Most INSANE ebike build 530phase AMP 96v QS273 V4

[electriCUTEd]

Ok so here we go.I currently have
Fardriver programmable controller 96530 (330 AMP CONT/ 530 PHASE)
320x Samsung inr21700 s50 cells.(25A cont discharge 45A peak) 5000mah .

Qs motor 273 v4 rated at 8000WATT 96v .
Vector vortex frame with motocycle forks and brakes .
I just started build and I'm having a problem on sheet with battery.( The main question how thick copper +nickel strips I should use for 330A(530phase sick!) 96V battery

 

[amberwolf]

I'm having trouble figuring out your pack configuration.

At 96v nominal, that's typically 26s. 320 cells doesn't divide evenly by that or by 24 or 25, to get the parallel cell group size.

To get 330A continuous battery current at 25A per cell, you need at least 14p (13.2) when the battery is new (more as it ages, which happens faster the harder it is pushed).

For 14p you'd need 14 x 26 = 364 cells. 320 / 26 is only 12p, with leftovers that are presumably spare cells?

Could you clarify the build intent / specifics?

As for thickness, you should probably go to the copper/nickel sandwich thread(s) where various things have been discussed in there. JonesCG has also been doing experiments in a recent thread about this.

Also, it's not just the interconnects, you also will need enough welds to each cell on each end of good enough quality to pass the current out of each cell into the interconnects.

 

[electriCUTEd]

I can get more cells.Build intent well I want to build ebike capable of Doing around 75miles per hour and about 70km of realistic distance on full throttle.

 

[amberwolf]

Without doing a simulation, my guesstimate is anywhere from 150-200Wh/mile at 75MPH, probably at least 7-8kw continous motor output power (probably 20-30% greater output power required from the battery itself because of losses in the system between there and the ground). (assuming completely flat well-paved roads with no wind, etc--any slopes will add power proportional to slope and rider/bike/etc weight, headwinds add power proportional to extra speed this effectively adds (20mph wind + 75mph speed = 95mph actual speed, whcih takes a lot more power than 75, etc), and unpaved surfaces take more power, etc).
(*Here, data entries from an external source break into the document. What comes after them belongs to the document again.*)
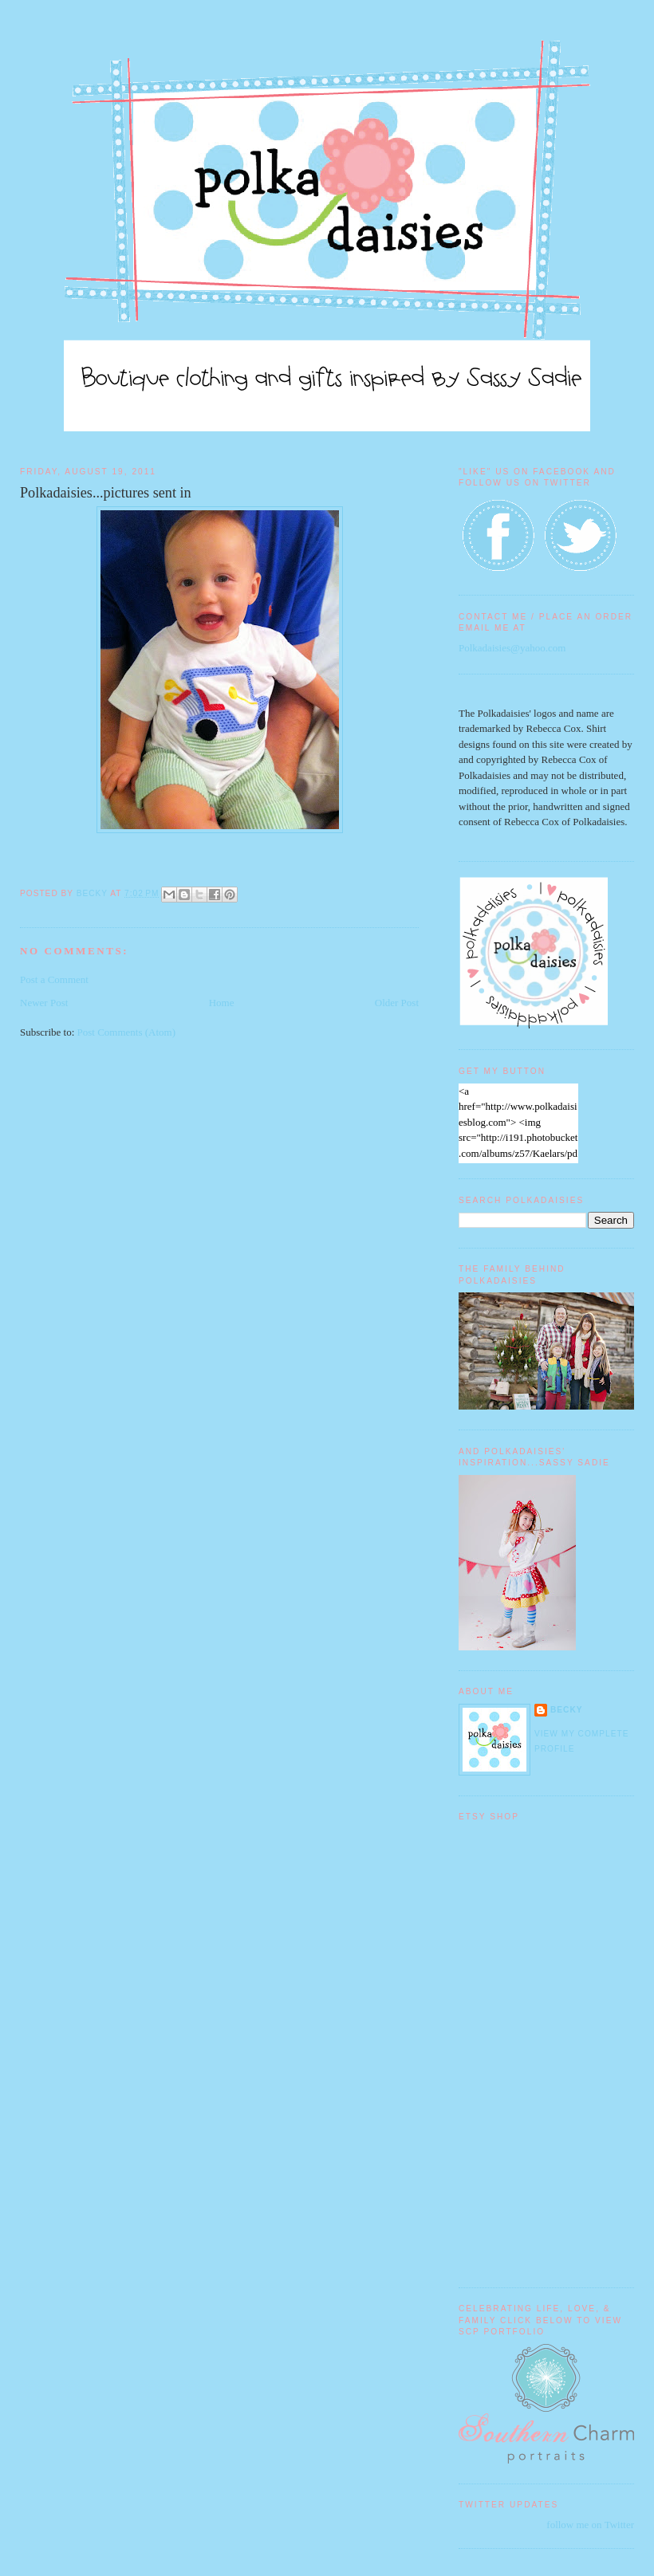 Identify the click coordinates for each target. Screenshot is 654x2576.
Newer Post (44, 1003)
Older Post (397, 1003)
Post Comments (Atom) (126, 1032)
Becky (566, 1709)
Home (221, 1003)
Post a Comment (54, 979)
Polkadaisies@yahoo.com (512, 648)
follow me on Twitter (590, 2525) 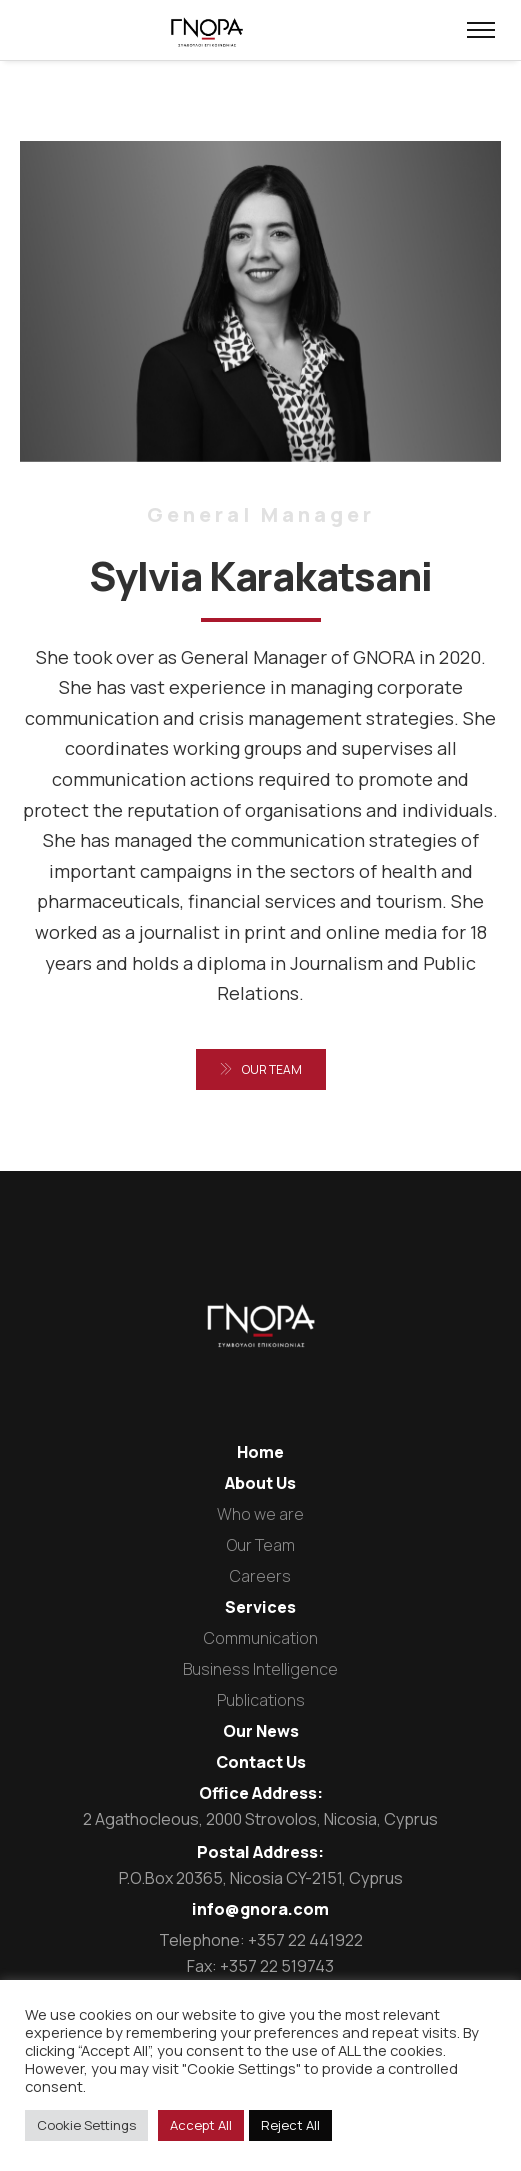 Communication (261, 1638)
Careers (260, 1576)
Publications (261, 1700)
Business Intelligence (260, 1669)
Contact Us (261, 1762)
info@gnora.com (260, 1909)
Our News (261, 1731)
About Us (260, 1483)
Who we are (260, 1514)
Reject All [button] (290, 2125)
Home (260, 1452)
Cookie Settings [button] (86, 2125)
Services (260, 1607)
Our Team (261, 1545)
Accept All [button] (201, 2125) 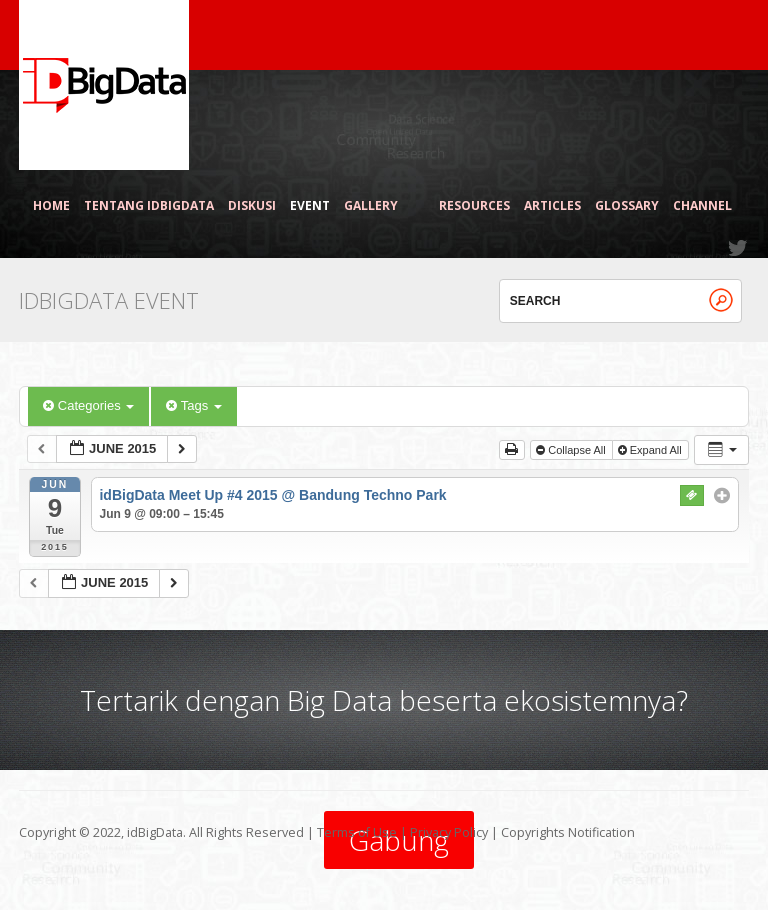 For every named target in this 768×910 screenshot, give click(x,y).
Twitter (739, 248)
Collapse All (572, 450)
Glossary (627, 206)
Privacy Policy (449, 832)
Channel (702, 206)
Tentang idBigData (149, 206)
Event (310, 206)
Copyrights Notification (568, 832)
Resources (474, 206)
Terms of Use (357, 832)
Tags (193, 405)
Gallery (380, 206)
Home (51, 206)
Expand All (651, 450)
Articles (552, 206)
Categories (88, 405)
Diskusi (252, 206) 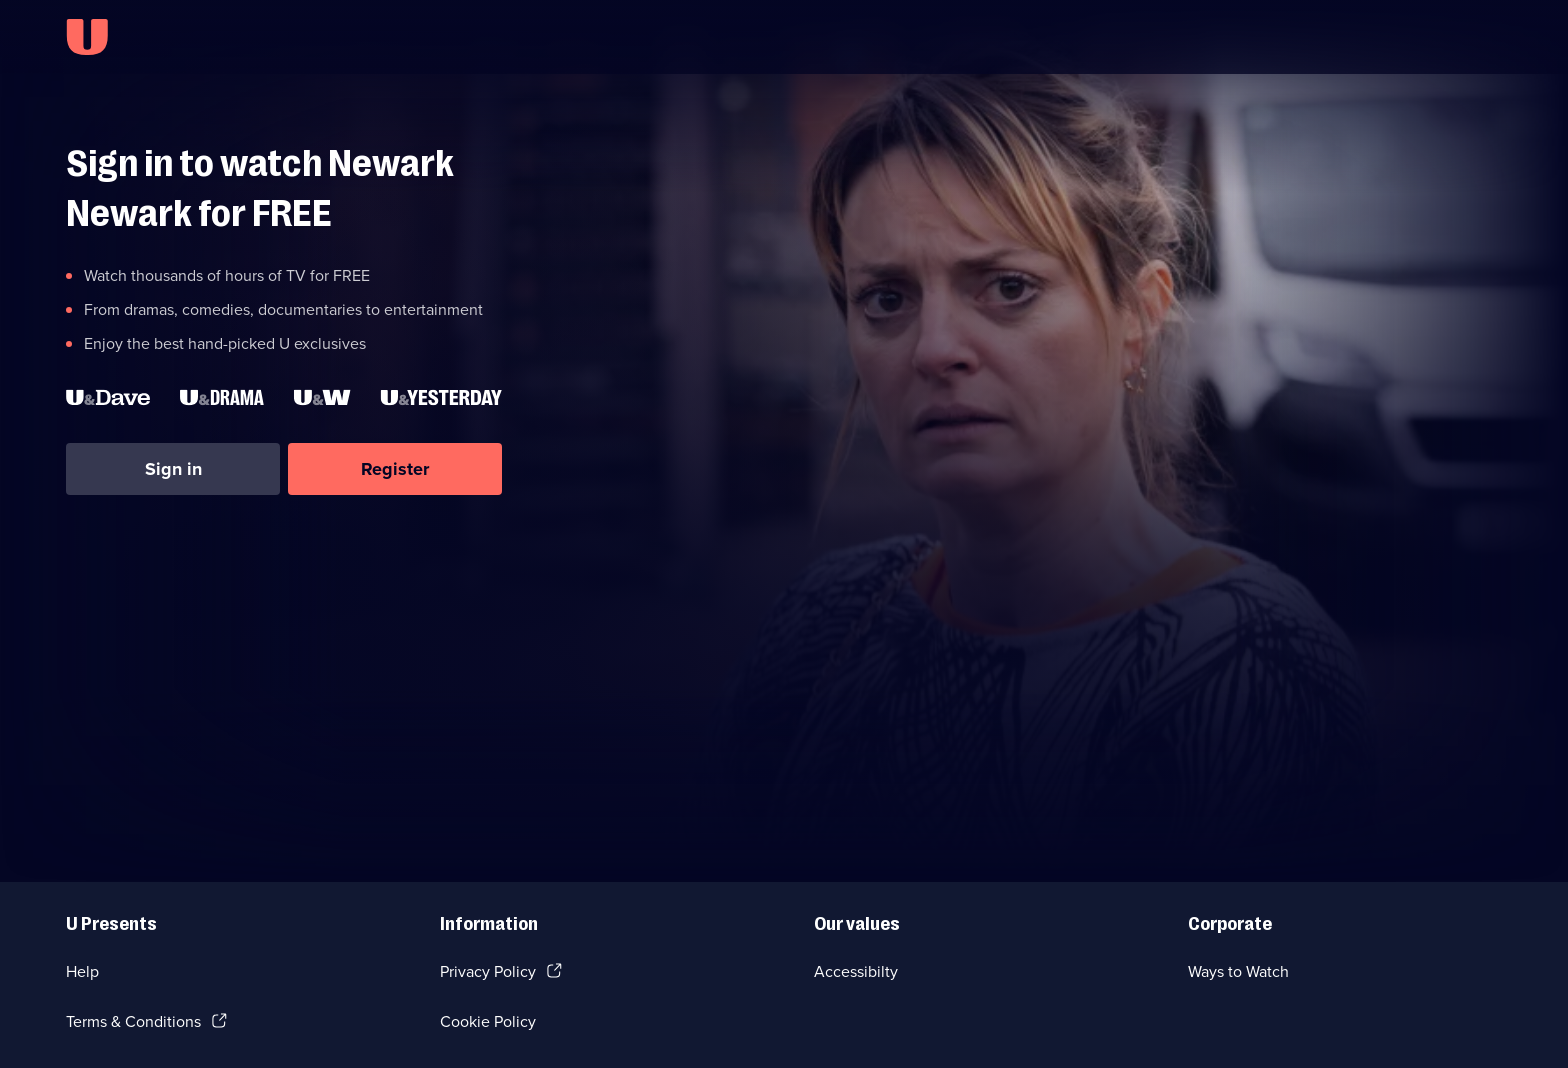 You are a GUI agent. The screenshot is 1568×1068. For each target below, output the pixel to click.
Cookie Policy (488, 1021)
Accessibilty (856, 971)
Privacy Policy (488, 971)
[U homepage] (87, 37)
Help (82, 971)
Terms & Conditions (133, 1021) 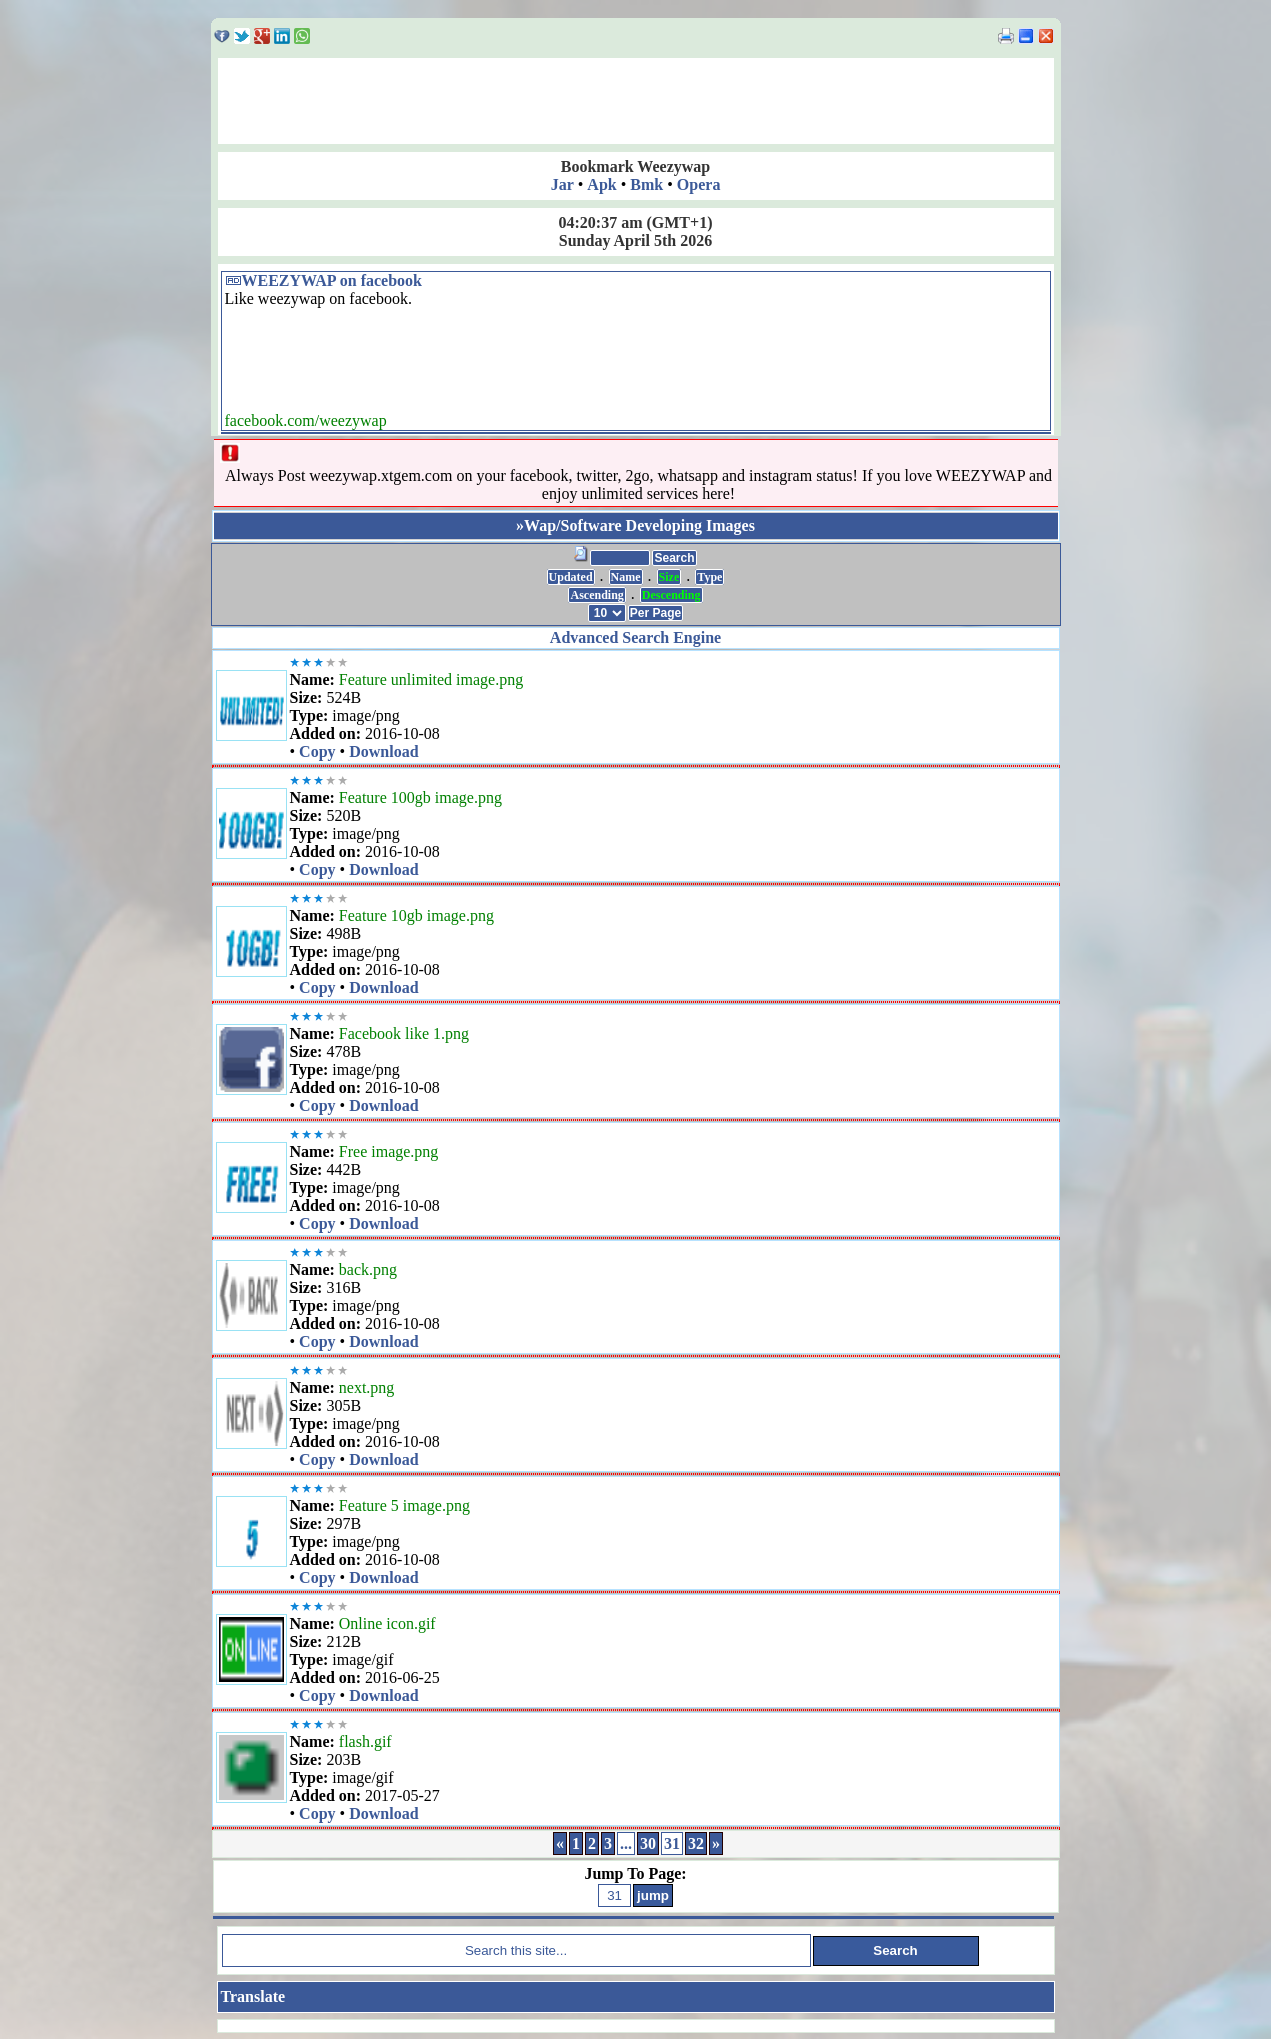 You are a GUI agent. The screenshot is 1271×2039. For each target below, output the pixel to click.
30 (648, 1843)
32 (696, 1843)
Assuming the 200wh/mile, then the ~43miles that 70km converts to would take at least 8600wh. If it's a 96v pack, then you need at least 8600 / 96 = 90Ah (more if you need extra range to compensate for detours, headwinds, terrain, pack aging, cold temperatures, etc).

If you only need 8kw continuous then at 96v that's 8000 / 96 = 84A from the battery (without accounting for non-flat/etc conditions or pack aging, cold, etc).

You could easily double or more the power and capacity requirements depending on the actual types of riding conditions.

Once you define the actual conditions / etc for the job it has to do for you, you can use the various simulators / calculators like those at ebikes.ca, etc., to learn them and do experiments to get better guesstimates of actual power and capacity needed.

 

[electriCUTEd]

Thats exacly what i need .I have parts and motor suited for this .The biggest problem is building a battery i had some experience with nickel spot wielding but that was for 50A max .For such a higher current i need nickle copper sandwich.
And no prob 8,7kWh in this case is 468 batteries

 

[E-HP]

Looks like you need at least a 135V battery, so 37S, to get to 14kW if your controller only can provide 330A. In order to go 70km at 75mph, you need a 8.8kWh battery or 475 cells (481 to be a multiple of 37). You may need to double that as cushion since your speed will decrease below 75mph once the pack is half spent. So that's 75lbs of cells, or 150lbs if you really want to maintain 75mph for the full 70km.


Since the motor is 90% efficient, you'll need to deal with 1400W of excess heat, so you'll need some decent cooling for the motor.